▸ **What to do**
Without the images, write out all of the following entries exactly.

▸ **Recorded data**

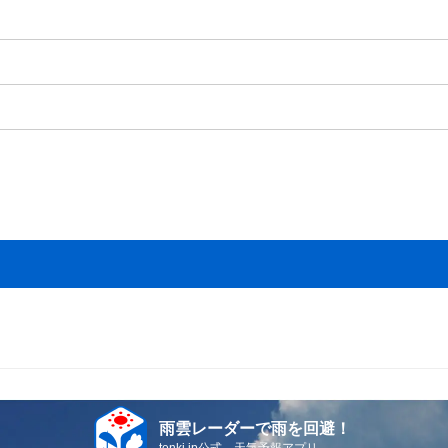
雨雲レーダーで雨を回避！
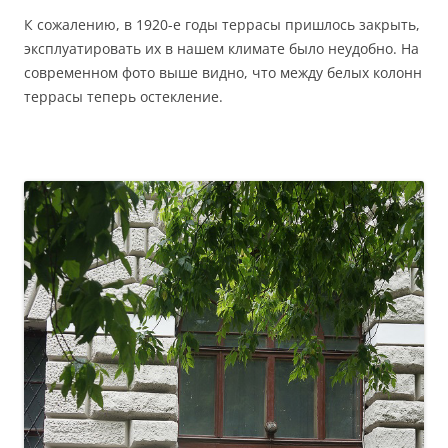
К сожалению, в 1920-е годы террасы пришлось закрыть,
эксплуатировать их в нашем климате было неудобно. На
современном фото выше видно, что между белых колонн
террасы теперь остекление.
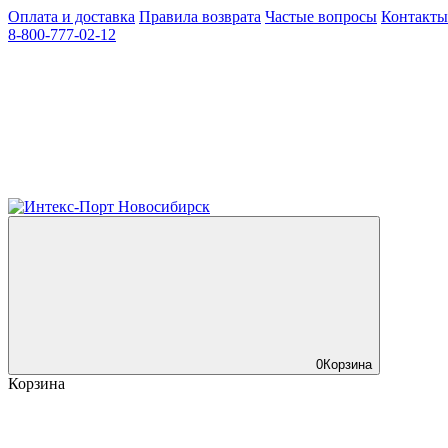
Оплата и доставка
Правила возврата
Частые вопросы
Контакты
8-800-777-02-12
0
Корзина
Корзина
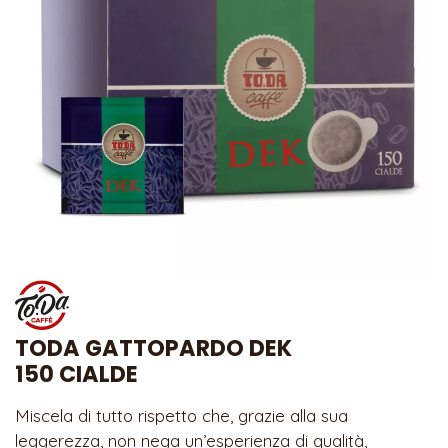
TODA GATTOPARDO DEK
150 CIALDE
Miscela di tutto rispetto che, grazie alla sua
leggerezza, non nega un’esperienza di qualità,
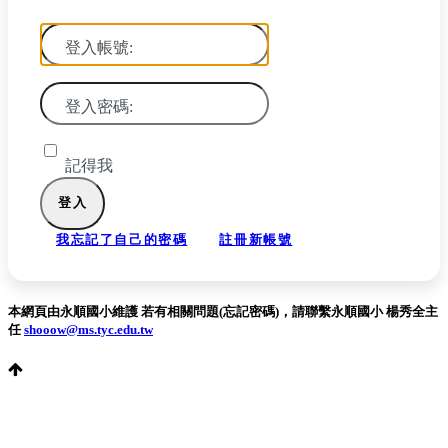
登入帳號:
登入密碼:
記得我
我忘記了自己的密碼
註冊新帳號
本網頁由永順國小維護 若有相關問題(忘記密碼)，請聯繫永順國小 楊秀全主
任
shooow@ms.tyc.edu.tw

▸ **Response to this task**
雨雲レーダーで雨を回避！
К сожалению, в 1920-е годы террасы пришлось закрыть,
эксплуатировать их в нашем климате было неудобно. На
современном фото выше видно, что между белых колонн
террасы теперь остекление.
Оплата и доставка
Правила возврата
Частые вопросы
Контакты
8-800-777-02-12
0
Корзина
Корзина
TODA GATTOPARDO DEK
150 CIALDE
Miscela di tutto rispetto che, grazie alla sua
leggerezza, non nega un’esperienza di qualità,
登入帳號:
登入密碼:
記得我
我忘記了自己的密碼
註冊新帳號
本網頁由永順國小維護 若有相關問題(忘記密碼)，請聯繫永順國小 楊秀全主
任
shooow@ms.tyc.edu.tw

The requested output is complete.